## Problem to work on
Return the data that follows exactly as it appears. Pictures do not belong in the copy.

Collected data
|---|

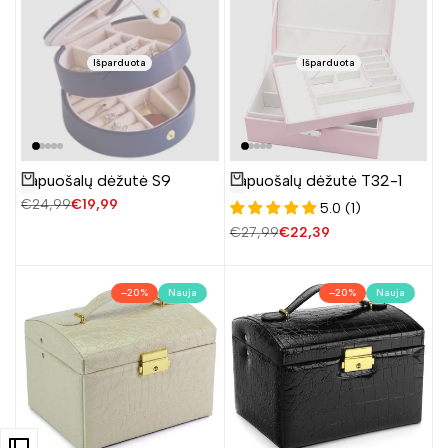
Išparduota
Išparduota
Papuošalų dėžutė S9
Papuošalų dėžutė T32-1
Žiūrėti produktą
Žiūrėti produktą
Įprasta
€24,99
Pardavimo
€19,99
5.0 (1)
kaina
kaina
Įprasta
€27,99
Pardavimo
€22,39
kaina
kaina
–
20
%
Nauja
–
20
%
Nauja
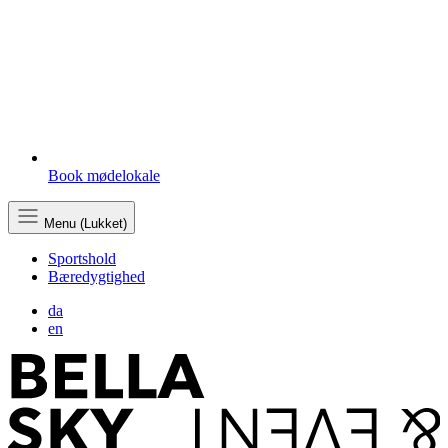
Book mødelokale
Menu (Lukket)
Sportshold
Bæredygtighed
da
en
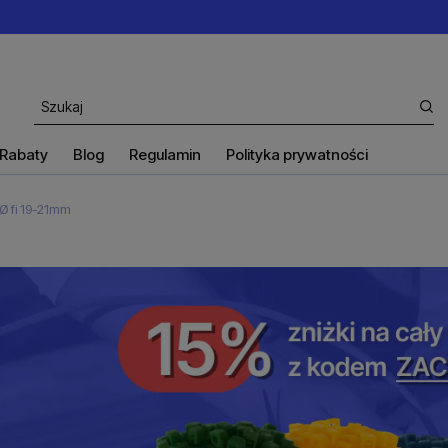
Rabaty
Blog
Regulamin
Polityka prywatności
Ø fi 19-21mm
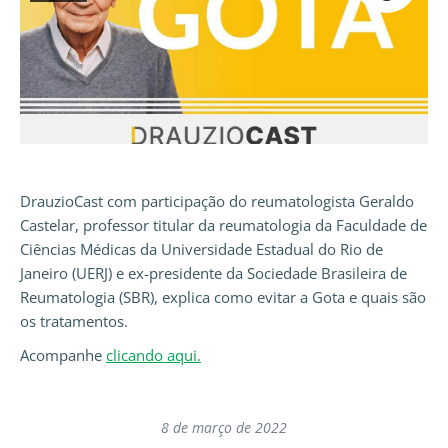
DrauzioCast com participação do reumatologista Geraldo
Castelar, professor titular da reumatologia da Faculdade de
Ciências Médicas da Universidade Estadual do Rio de
Janeiro (UERJ) e ex-presidente da Sociedade Brasileira de
Reumatologia (SBR), explica como evitar a Gota e quais são
os tratamentos.
Acompanhe
clicando aqui.
8 de março de 2022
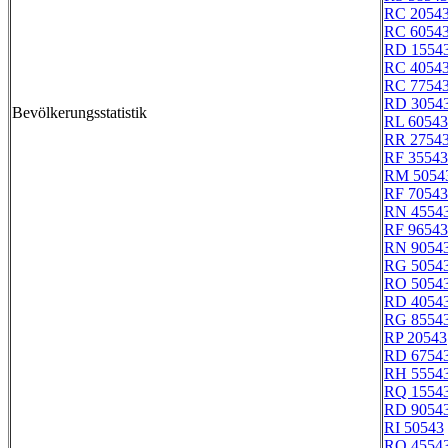
RC 2054
RC 6054
RD 1554
RC 4054
RC 7754
RD 3054
Bevölkerungsstatistik
RL 60543
RR 2754
RF 35543
RM 5054
RF 70543
RN 4554
RF 96543
RN 9054
RG 5054
RO 5054
RD 4054
RG 8554
RP 20543
RD 6754
RH 5554
RQ 1554
RD 9054
RI 50543
RQ 4554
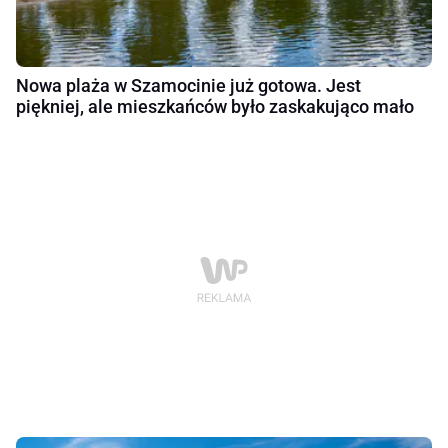
Nowa plaża w Szamocinie już gotowa. Jest
piękniej, ale mieszkańców było zaskakująco mało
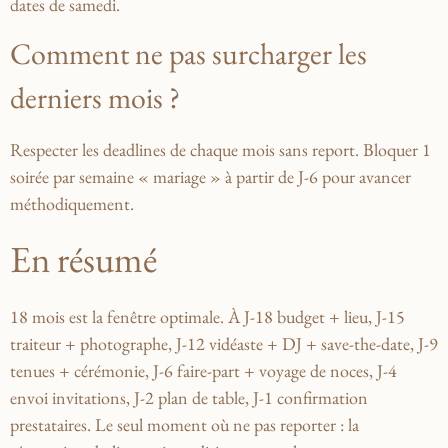
dates de samedi.
Comment ne pas surcharger les
derniers mois ?
Respecter les deadlines de chaque mois sans report. Bloquer 1
soirée par semaine « mariage » à partir de J-6 pour avancer
méthodiquement.
En résumé
18 mois est la fenêtre optimale. À J-18 budget + lieu, J-15
traiteur + photographe, J-12 vidéaste + DJ + save-the-date, J-9
tenues + cérémonie, J-6 faire-part + voyage de noces, J-4
envoi invitations, J-2 plan de table, J-1 confirmation
prestataires. Le seul moment où ne pas reporter : la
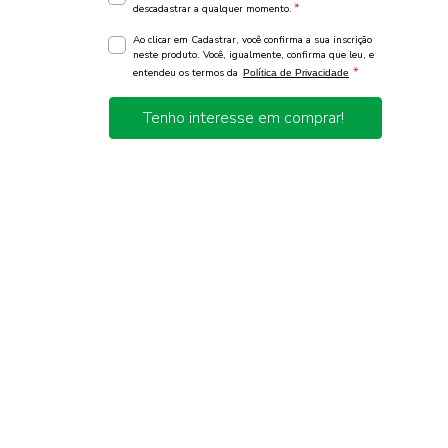
*
descadastrar a qualquer momento.
Ao clicar em Cadastrar, você confirma a sua inscrição
neste produto. Você, igualmente, confirma que leu, e
*
entendeu os termos da
Política de Privacidade
Tenho interesse em comprar!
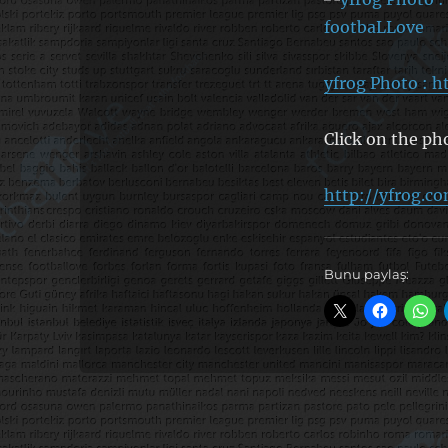
yfrog Photo : h
Click on the ph
http://yfrog.c
Bunu paylaş:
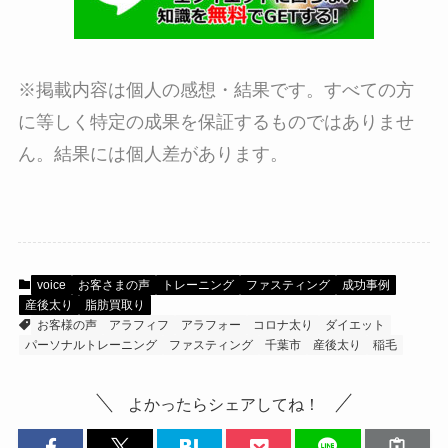
※掲載内容は個人の感想・結果です。すべての方
に等しく特定の成果を保証するものではありませ
ん。結果には個人差があります。
voice
お客さまの声
トレーニング
ファスティング
成功事例
産後太り
脂肪買取り
お客様の声
アラフィフ
アラフォー
コロナ太り
ダイエット
パーソナルトレーニング
ファスティング
千葉市
産後太り
稲毛
よかったらシェアしてね！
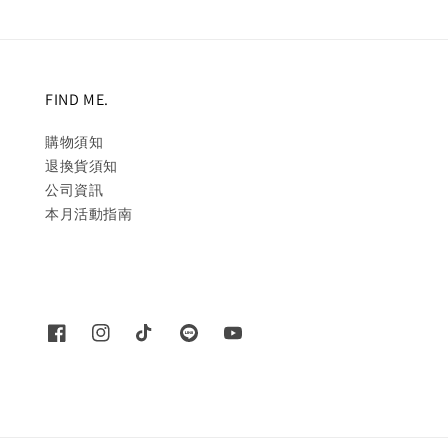
FIND ME.
購物須知
退換貨須知
公司資訊
本月活動指南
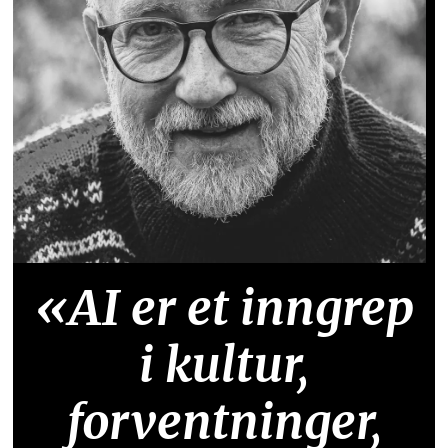
«AI er et inngrep
i kultur,
forventninger,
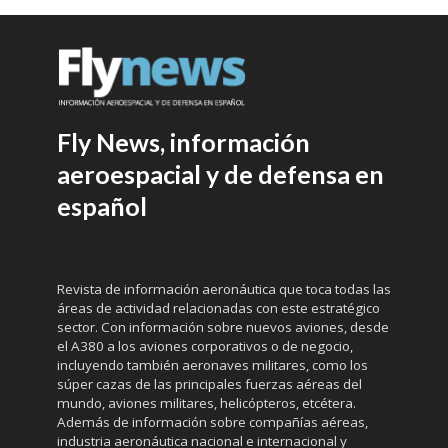
Fly News, información
aeroespacial y de defensa en
español
Revista de información aeronáutica que toca todas las
áreas de actividad relacionadas con este estratégico
sector. Con información sobre nuevos aviones, desde
el A380 a los aviones corporativos o de negocio,
incluyendo también aeronaves militares, como los
súper cazas de las principales fuerzas aéreas del
mundo, aviones militares, helicópteros, etcétera.
Además de información sobre compañías aéreas,
industria aeronáutica nacional e internacional y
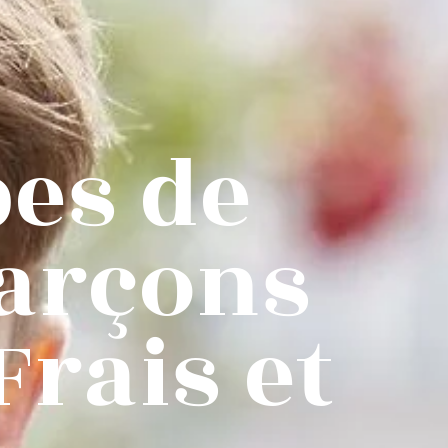
pes de
arçons
Frais et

|---|

## Answer space
Išparduota
Išparduota
Papuošalų dėžutė S9
Papuošalų dėžutė T32-1
Žiūrėti produktą
Žiūrėti produktą
Įprasta
€24,99
Pardavimo
€19,99
5.0 (1)
kaina
kaina
Įprasta
€27,99
Pardavimo
€22,39
kaina
kaina
–
20
%
Nauja
–
20
%
Nauja
Book mødelokale
Menu (Lukket)
Sportshold
Bæredygtighed
da
en
Rabaty
Blog
Regulamin
Polityka prywatności
Ø fi 19-21mm
DrauzioCast com participação do reumatologista Geraldo
Castelar, professor titular da reumatologia da Faculdade de
Ciências Médicas da Universidade Estadual do Rio de
Janeiro (UERJ) e ex-presidente da Sociedade Brasileira de
Reumatologia (SBR), explica como evitar a Gota e quais são
os tratamentos.
Acompanhe
clicando aqui.
8 de março de 2022
RC 2054
RC 6054
RD 1554
RC 4054
RC 7754
RD 3054
Bevölkerungsstatistik
RL 60543
RR 2754
RF 35543
RM 5054
RF 70543
RN 4554
RF 96543
RN 9054
RG 5054
RO 5054
RD 4054
RG 8554
RP 20543
RD 6754
RH 5554
RQ 1554
RD 9054
RI 50543
RQ 4554
Nowa plaża w Szamocinie już gotowa. Jest
piękniej, ale mieszkańców było zaskakująco mało
dates de samedi.
Comment ne pas surcharger les
derniers mois ?
Respecter les deadlines de chaque mois sans report. Bloquer 1
soirée par semaine « mariage » à partir de J-6 pour avancer
méthodiquement.
En résumé
18 mois est la fenêtre optimale. À J-18 budget + lieu, J-15
traiteur + photographe, J-12 vidéaste + DJ + save-the-date, J-9
tenues + cérémonie, J-6 faire-part + voyage de noces, J-4
envoi invitations, J-2 plan de table, J-1 confirmation
prestataires. Le seul moment où ne pas reporter : la
*
descadastrar a qualquer momento.
Ao clicar em Cadastrar, você confirma a sua inscrição
neste produto. Você, igualmente, confirma que leu, e
*
entendeu os termos da
Política de Privacidade
Tenho interesse em comprar!
yfrog Photo : h
Click on the ph
http://yfrog.c
Bunu paylaş:
※掲載内容は個人の感想・結果です。すべての方
に等しく特定の成果を保証するものではありませ
ん。結果には個人差があります。
voice
お客さまの声
トレーニング
ファスティング
成功事例
産後太り
脂肪買取り
お客様の声
アラフィフ
アラフォー
コロナ太り
ダイエット
パーソナルトレーニング
ファスティング
千葉市
産後太り
稲毛
よかったらシェアしてね！
FIND ME.
購物須知
退換貨須知
公司資訊
本月活動指南
«AI er et inngrep
i kultur,
forventninger,
Fly News, información
aeroespacial y de defensa en
español
Revista de información aeronáutica que toca todas las
áreas de actividad relacionadas con este estratégico
sector. Con información sobre nuevos aviones, desde
el A380 a los aviones corporativos o de negocio,
incluyendo también aeronaves militares, como los
súper cazas de las principales fuerzas aéreas del
mundo, aviones militares, helicópteros, etcétera.
Además de información sobre compañías aéreas,
industria aeronáutica nacional e internacional y
pes de
arçons
Frais et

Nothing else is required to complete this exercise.